The StoryThe Smurglian race has come to Earth and they’re not leaving until they steal our four most prized commodities: metal music, the best coffee, cat videos, and all the WiFi. Challenge them through unique and innovative levels inspired by real-life areas in Pittsburgh, PA. Join Black Forge Coffeehouse baristas Nick and Ashley, two galaxy gladiators called to arms to stop this madness and remove the Smurglian threat from Earth. The Smurglians can have the cat videos… but if you don’t help our heroes fend off against the alien-assimilated elderly, bros, cowgirls, and country western singers, who knows what could happen!
A cup of action!
- A dark brew of alien invasions, heavy metal, and side-scrolling beat-em-up action on the streets of Pittsburgh!
- Classic side-scrolling beat ‘em up action that feels better than you remember.
- 2 playable baristas, each with their own attributes and alien-crushing special moves!
- Destroy and throw a variety of environmental objects and even enemies!
- Collect coffee-themed powerups and weapons for an espresso shot of action!
- Gorgeous hand drawn and hand-animated sprites and backgrounds true to Sega Genesis specifications.
- Unlockable mini-games to boost high scores!
- Visit Pittsburgh landmarks like the Duquesne Incline, PNC Park, and Grandview Boulevard.
A soundtrack featuring original music by Pittsburgh metal band Greywalker!
- OS: Windows 7 32/64 bit - Windows 10, Mac OSX 32/64 bit, Linux 32/64 bit
- Storage 235MB-250MB
| RAM - 1GB
- GPU - 2 GB VRAM
| CPU - 2.6 GHz
- A Sega Genesis or Mega Drive (preferably with a double shot of controllers!)
Heroes & Villians
Nick Miller likes his metal and coffee both black.
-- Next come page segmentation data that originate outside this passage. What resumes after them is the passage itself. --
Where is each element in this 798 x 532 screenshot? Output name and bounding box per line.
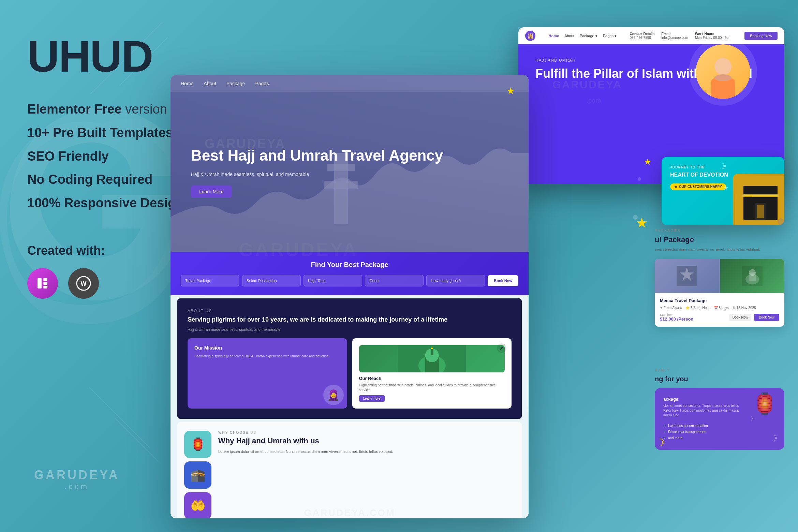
dot-decoration-2 <box>638 177 641 181</box>
guest-count-field[interactable]: How many guest? <box>426 275 485 286</box>
star-decoration-2: ★ <box>644 157 651 167</box>
moon-decoration: ☽ <box>656 437 665 448</box>
mission-person-illustration: 🧕 <box>323 385 344 405</box>
why-title: Why Hajj and Umrah with us <box>218 437 515 445</box>
package-price: $12,000 /Person <box>660 316 693 322</box>
hours-label: Work Hours <box>695 32 732 36</box>
reach-card: ↗ Our Reach Highlighting part <box>352 338 512 409</box>
book-now-button[interactable]: Book Now <box>488 275 518 286</box>
main-hero-section: Home About Package Pages Best Hajj and U… <box>171 75 529 252</box>
svg-rect-0 <box>38 278 42 289</box>
lantern-emoji: 🏮 <box>190 437 206 452</box>
wordpress-icon: W <box>68 268 99 299</box>
package-hotel: ⭐ 5 Stars Hotel <box>685 306 710 310</box>
about-title: Serving pilgrims for over 10 years, we a… <box>188 315 512 324</box>
mockup-main: Home About Package Pages Best Hajj and U… <box>171 75 529 518</box>
secondary-com-watermark: .com <box>587 97 601 104</box>
package-days: 📅 8 days <box>714 306 729 310</box>
main-nav-home[interactable]: Home <box>181 81 193 86</box>
packages-panel: PACKAGES ul Package ams senectus diam na… <box>655 228 784 332</box>
guest-field[interactable]: Guest <box>365 275 424 286</box>
package-image-2 <box>720 259 785 293</box>
secondary-nav-links: Home About Package ▾ Pages ▾ <box>549 34 617 38</box>
svg-point-6 <box>714 58 732 75</box>
why-icon-pray: 🤲 <box>184 492 211 518</box>
plan-feature-1: ✓ Luxurious accommodation <box>663 423 745 429</box>
plan-feature-accommodation: Luxurious accommodation <box>668 423 708 429</box>
package-details-btn[interactable]: Book Now <box>729 314 752 321</box>
reach-title: Our Reach <box>359 376 505 381</box>
svg-point-30 <box>749 269 756 276</box>
booking-now-button[interactable]: Booking Now <box>744 32 778 40</box>
package-card-body: Mecca Travel Package ✈ From Akarta ⭐ 5 S… <box>655 293 784 327</box>
svg-rect-22 <box>757 205 764 218</box>
contact-label: Contact Details <box>630 32 655 36</box>
why-icon-kaaba: 🕋 <box>184 461 211 489</box>
plan-feature-3: ✓ and more <box>663 435 745 441</box>
type-field[interactable]: Hajj / Tabs <box>304 275 362 286</box>
journey-moon-icon: ☽ <box>720 162 726 171</box>
reach-learn-more[interactable]: Learn more <box>359 395 385 402</box>
nav-link-package[interactable]: Package ▾ <box>580 34 597 38</box>
why-icon-lantern: 🏮 <box>184 431 211 458</box>
reach-text: Highlighting partnerships with hotels, a… <box>359 383 505 393</box>
packages-title: ul Package <box>655 235 784 244</box>
journey-star-icon: ★ <box>723 184 728 192</box>
package-image-1 <box>655 259 719 293</box>
destination-field[interactable]: Select Destination <box>242 275 301 286</box>
check-icon-1: ✓ <box>663 423 666 429</box>
journey-card: JOURNEY TO THE HEART OF DEVOTION ★ OUR C… <box>662 157 784 225</box>
packages-label: PACKAGES <box>655 228 784 233</box>
garudeya-watermark-text: GARUDEYA .com <box>34 468 120 491</box>
about-label: ABOUT US <box>188 309 512 313</box>
package-actions: Book Now Book Now <box>729 314 779 321</box>
badge-star-icon: ★ <box>674 185 677 189</box>
package-date: 🗓 15 Nov 2025 <box>732 306 756 310</box>
journey-badge: ★ OUR CUSTOMERS HAPPY <box>670 183 726 190</box>
check-icon-2: ✓ <box>663 429 666 435</box>
plan-features: ✓ Luxurious accommodation ✓ Private car … <box>663 423 745 441</box>
svg-point-8 <box>714 74 732 81</box>
why-section: 🏮 🕋 🤲 📖 WHY CHOOSE US Why Hajj and Umrah… <box>177 422 522 518</box>
svg-rect-2 <box>43 282 47 285</box>
find-package-form: Travel Package Select Destination Hajj /… <box>181 275 518 286</box>
pray-emoji: 🤲 <box>190 499 206 513</box>
elementor-icon <box>27 268 58 299</box>
find-package-section: Find Your Best Package Travel Package Se… <box>171 252 529 295</box>
package-book-btn[interactable]: Book Now <box>754 314 779 321</box>
nav-link-home[interactable]: Home <box>549 34 559 38</box>
nav-link-about[interactable]: About <box>564 34 574 38</box>
plan-card-subtitle: olor sit amet consectetur. Turpis massa … <box>663 403 745 418</box>
mission-text: Facilitating a spiritually enriching Haj… <box>194 354 340 359</box>
plan-moon-icon: ☽ <box>770 433 778 443</box>
package-card-mecca: Mecca Travel Package ✈ From Akarta ⭐ 5 S… <box>655 259 784 327</box>
person-illustration <box>696 44 750 99</box>
mecca-skyline-svg <box>171 146 529 252</box>
main-nav-about[interactable]: About <box>204 81 216 86</box>
kaaba-emoji: 🕋 <box>190 468 206 482</box>
email-label: Email <box>661 32 688 36</box>
secondary-nav-logo: 🕌 <box>525 31 535 41</box>
svg-rect-3 <box>43 286 47 289</box>
plan-title: ng for you <box>655 375 784 383</box>
secondary-nav: 🕌 Home About Package ▾ Pages ▾ Contact D… <box>518 27 784 44</box>
about-section: ABOUT US Serving pilgrims for over 10 ye… <box>177 298 522 419</box>
svg-rect-10 <box>327 164 355 171</box>
svg-rect-11 <box>324 181 358 189</box>
why-row: 🏮 🕋 🤲 📖 WHY CHOOSE US Why Hajj and Umrah… <box>184 431 515 518</box>
plan-moon-small-icon: ☽ <box>749 415 754 422</box>
plan-panel: EARLY ng for you 🏮 ackage olor sit amet … <box>655 368 784 450</box>
nav-link-pages[interactable]: Pages ▾ <box>603 34 617 38</box>
packages-subtitle: ams senectus diam nam viverra nec amet. … <box>655 247 784 252</box>
plan-label: EARLY <box>655 368 784 372</box>
packages-dot-decoration <box>778 218 784 225</box>
find-package-title: Find Your Best Package <box>181 261 518 269</box>
why-text: Lorem ipsum dolor sit amet consectetur. … <box>218 449 515 455</box>
package-price-row: Start from $12,000 /Person Book Now Book… <box>660 313 779 322</box>
dot-decoration-1 <box>633 215 638 220</box>
main-nav-package[interactable]: Package <box>226 81 245 86</box>
plan-feature-more: and more <box>668 435 682 441</box>
main-nav-pages[interactable]: Pages <box>255 81 269 86</box>
travel-package-field[interactable]: Travel Package <box>181 275 239 286</box>
why-label: WHY CHOOSE US <box>218 431 515 434</box>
There’s nothing better than enjoying a good pun over a steaming cup of 7 Demon Blend in the Black Forge Coffee House, except defending his metal cafe from a wifi-stealing alien scourge.
Ashley Corts is probably the most metal and toughest barista the planet Earth has to offer. After years of working in the music business she decided to open up her own business with her best friend, now aliens want to take that away from her. The Smurglians picked the wrong cafe to bust up!
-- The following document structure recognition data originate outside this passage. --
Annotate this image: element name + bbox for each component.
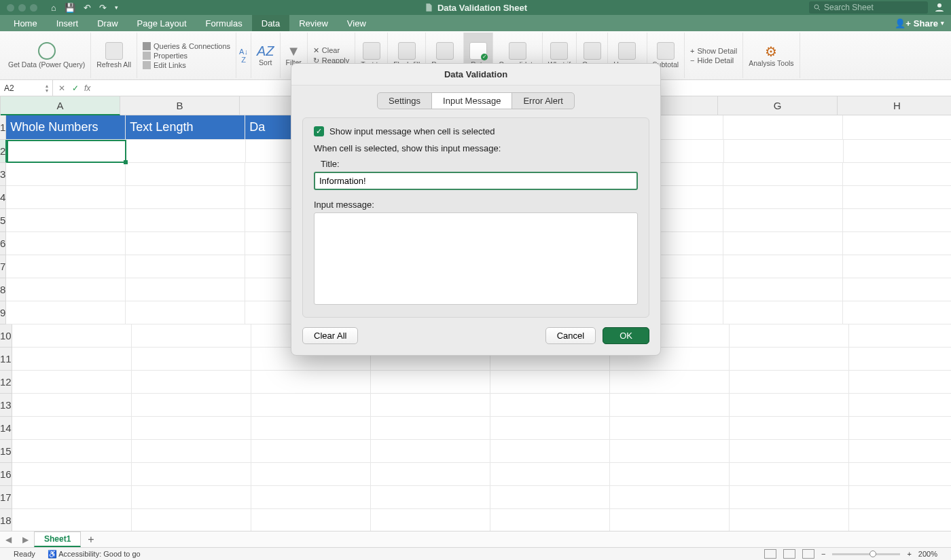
cell[interactable] — [849, 324, 951, 348]
row-header[interactable]: 13 — [0, 394, 12, 417]
cell[interactable] — [849, 463, 951, 486]
cell[interactable] — [843, 115, 951, 140]
row-header[interactable]: 6 — [0, 232, 6, 255]
cell[interactable] — [610, 417, 730, 440]
row-header[interactable]: 9 — [0, 301, 6, 324]
column-header[interactable]: G — [718, 96, 838, 115]
ribbon-hide-detail[interactable]: −Hide Detail — [690, 56, 734, 65]
title-input[interactable] — [314, 172, 638, 190]
clear-all-button[interactable]: Clear All — [302, 327, 358, 344]
cell[interactable] — [132, 463, 251, 486]
cell[interactable] — [6, 278, 126, 301]
save-icon[interactable]: 💾 — [65, 3, 75, 13]
share-button[interactable]: 👤+ Share ▾ — [895, 18, 951, 29]
cell[interactable] — [126, 186, 245, 209]
cell[interactable] — [849, 417, 951, 440]
undo-icon[interactable]: ↶ — [84, 3, 91, 13]
cell[interactable] — [849, 348, 951, 371]
cell[interactable] — [126, 232, 245, 255]
row-header[interactable]: 8 — [0, 278, 6, 301]
cell[interactable] — [610, 440, 730, 463]
tab-view[interactable]: View — [338, 15, 376, 31]
cell[interactable] — [490, 417, 610, 440]
row-header[interactable]: 5 — [0, 209, 6, 232]
column-header[interactable]: A — [1, 96, 120, 115]
ribbon-queries[interactable]: Queries & Connections — [143, 41, 230, 51]
cancel-button[interactable]: Cancel — [545, 327, 596, 344]
dialog-tab-error-alert[interactable]: Error Alert — [512, 93, 574, 109]
cell[interactable] — [371, 509, 490, 532]
cell[interactable] — [132, 324, 251, 348]
row-header[interactable]: 15 — [0, 440, 12, 463]
column-header[interactable]: B — [120, 96, 240, 115]
ribbon-sort-az[interactable]: A↓Z — [236, 33, 251, 78]
cell[interactable]: Whole Numbers — [6, 115, 126, 140]
cell[interactable] — [371, 463, 490, 486]
zoom-out-button[interactable]: − — [821, 550, 825, 558]
cell[interactable] — [251, 463, 371, 486]
row-header[interactable]: 3 — [0, 163, 6, 186]
cell[interactable] — [730, 371, 849, 394]
cell[interactable] — [6, 232, 126, 255]
cell[interactable] — [724, 140, 844, 163]
dialog-tab-input-message[interactable]: Input Message — [432, 93, 512, 109]
search-sheet-input[interactable]: Search Sheet — [809, 1, 928, 14]
status-accessibility[interactable]: ♿ Accessibility: Good to go — [48, 550, 141, 559]
cell[interactable] — [251, 371, 371, 394]
user-avatar-icon[interactable] — [933, 1, 946, 14]
cell[interactable] — [610, 486, 730, 509]
row-header[interactable]: 17 — [0, 486, 12, 509]
cell[interactable] — [843, 232, 951, 255]
cell[interactable] — [730, 394, 849, 417]
cell[interactable] — [490, 486, 610, 509]
cell[interactable] — [126, 140, 246, 163]
row-header[interactable]: 11 — [0, 348, 12, 371]
row-header[interactable]: 4 — [0, 186, 6, 209]
zoom-level[interactable]: 200% — [918, 550, 937, 558]
cell[interactable] — [844, 140, 951, 163]
cell[interactable] — [371, 440, 490, 463]
cell[interactable] — [730, 324, 849, 348]
view-page-layout-icon[interactable] — [783, 549, 795, 559]
cell[interactable] — [7, 140, 126, 163]
ok-button[interactable]: OK — [603, 327, 649, 344]
row-header[interactable]: 2 — [0, 140, 7, 163]
cell[interactable] — [6, 209, 126, 232]
tab-review[interactable]: Review — [289, 15, 338, 31]
cell[interactable] — [730, 440, 849, 463]
row-header[interactable]: 7 — [0, 255, 6, 278]
cell[interactable] — [849, 371, 951, 394]
cell[interactable] — [610, 371, 730, 394]
cell[interactable] — [843, 186, 951, 209]
view-page-break-icon[interactable] — [802, 549, 814, 559]
cell[interactable] — [723, 301, 843, 324]
cell[interactable] — [610, 463, 730, 486]
name-box[interactable]: A2▴▾ — [0, 80, 53, 96]
cell[interactable] — [849, 486, 951, 509]
tab-home[interactable]: Home — [4, 15, 47, 31]
cell[interactable] — [843, 301, 951, 324]
row-header[interactable]: 12 — [0, 371, 12, 394]
cell[interactable] — [371, 394, 490, 417]
tab-formulas[interactable]: Formulas — [196, 15, 252, 31]
cell[interactable] — [6, 301, 126, 324]
cell[interactable] — [730, 463, 849, 486]
cell[interactable] — [849, 509, 951, 532]
cell[interactable] — [6, 163, 126, 186]
cell[interactable] — [126, 278, 245, 301]
cell[interactable] — [490, 440, 610, 463]
sheet-nav-next[interactable]: ▶ — [17, 535, 34, 544]
cell[interactable] — [371, 417, 490, 440]
tab-page-layout[interactable]: Page Layout — [128, 15, 196, 31]
cell[interactable] — [126, 301, 245, 324]
cell[interactable] — [723, 278, 843, 301]
ribbon-analysis[interactable]: ⚙Analysis Tools — [743, 33, 800, 78]
home-icon[interactable]: ⌂ — [51, 3, 56, 13]
cell[interactable] — [730, 509, 849, 532]
dialog-tab-settings[interactable]: Settings — [378, 93, 432, 109]
cell[interactable] — [723, 115, 843, 140]
cell[interactable] — [490, 394, 610, 417]
cell[interactable] — [730, 417, 849, 440]
tab-insert[interactable]: Insert — [47, 15, 88, 31]
cell[interactable] — [12, 348, 132, 371]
Pa Kettlecorn enjoyed his retirement, shooing kids off his lawn with his combat cane and listening to the Golden Oldies. His idyllic rest was interrupted when the Smurglians possessed him, however. He now serves the beings who wish to control the Metal, the music he has often referred to as “that darn racket!”
Ma Kettlecorn preferred the Golden Oldies to heavy metal, but under the duress of Smurglian mind control, she doesn’t have much of a choice. No more knitting and driving slow for this grey-haired deliverer of pain – it’s time for senior-discount destruction.
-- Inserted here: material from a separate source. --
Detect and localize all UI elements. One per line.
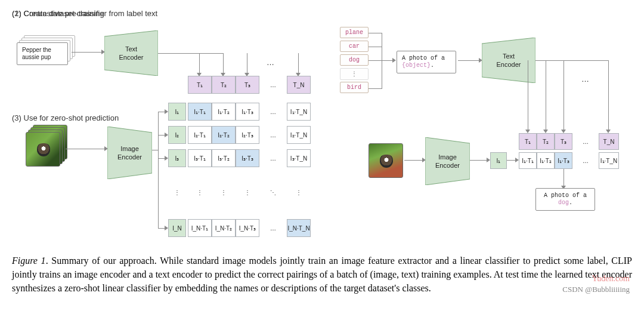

All dressed up and ready to leave a trail of red plastic cups in their wake, these cowgirls-for-a-day were all set for the Skinny Chestknee concert. However, instead of pop-country tunes, these faux-western ladies were met with the mind control waves of the Smurglians. Now, they’ll be doing the boot-scootin boogie all over our heroes.
Skinny Chestknee’s personal security task force is trained to ask for tickets, ward off the paparazzi, and pick-out potential groupies. Already fiercely loyal to their country-western overlord, they now gladly serve his Smurglian possessor.
Whether it’s Brad or Chad, these bros were looking for a fight BEFORE the aliens took over their mind. Armed with gym muscles and trust funds, they aim to pummel the lunch money out of metal heads everywhere.
Known for chart-topping hits like “Tractor Dump” and “Bury it in Your Swamp”, Skinny Chestknee is a country-western legend. He is also the figurehead for the Smurglian’s takeover of humanity. Yeehaw!
The foot soldiers of the Smurglian invasion, these top-heavy Greys travel in packs. Luckily, scoring a headshot on these guys has a 30% success rate.
This blue, shovel-faced son-of- a-gun is one nasty customer. The Smurglians plan on having an intergalactic air guitar competition, and he intends on practicing by swinging his gangly limbs at our heroes.
Green skin? Check. Eyestalk? Check. Mouth in belly? Check. Alien Shocktrooper? Checkmate.
Gibletor is a rather unremarkable alien blob who happens to own a rather impressive power suit. Back on Mars, everyone is sick of hearing about it and how badass it is, so Gibletor was all too ready to volunteer for the invasion of Earth. Smashing up some coffee shops should win some new respect for his power suit.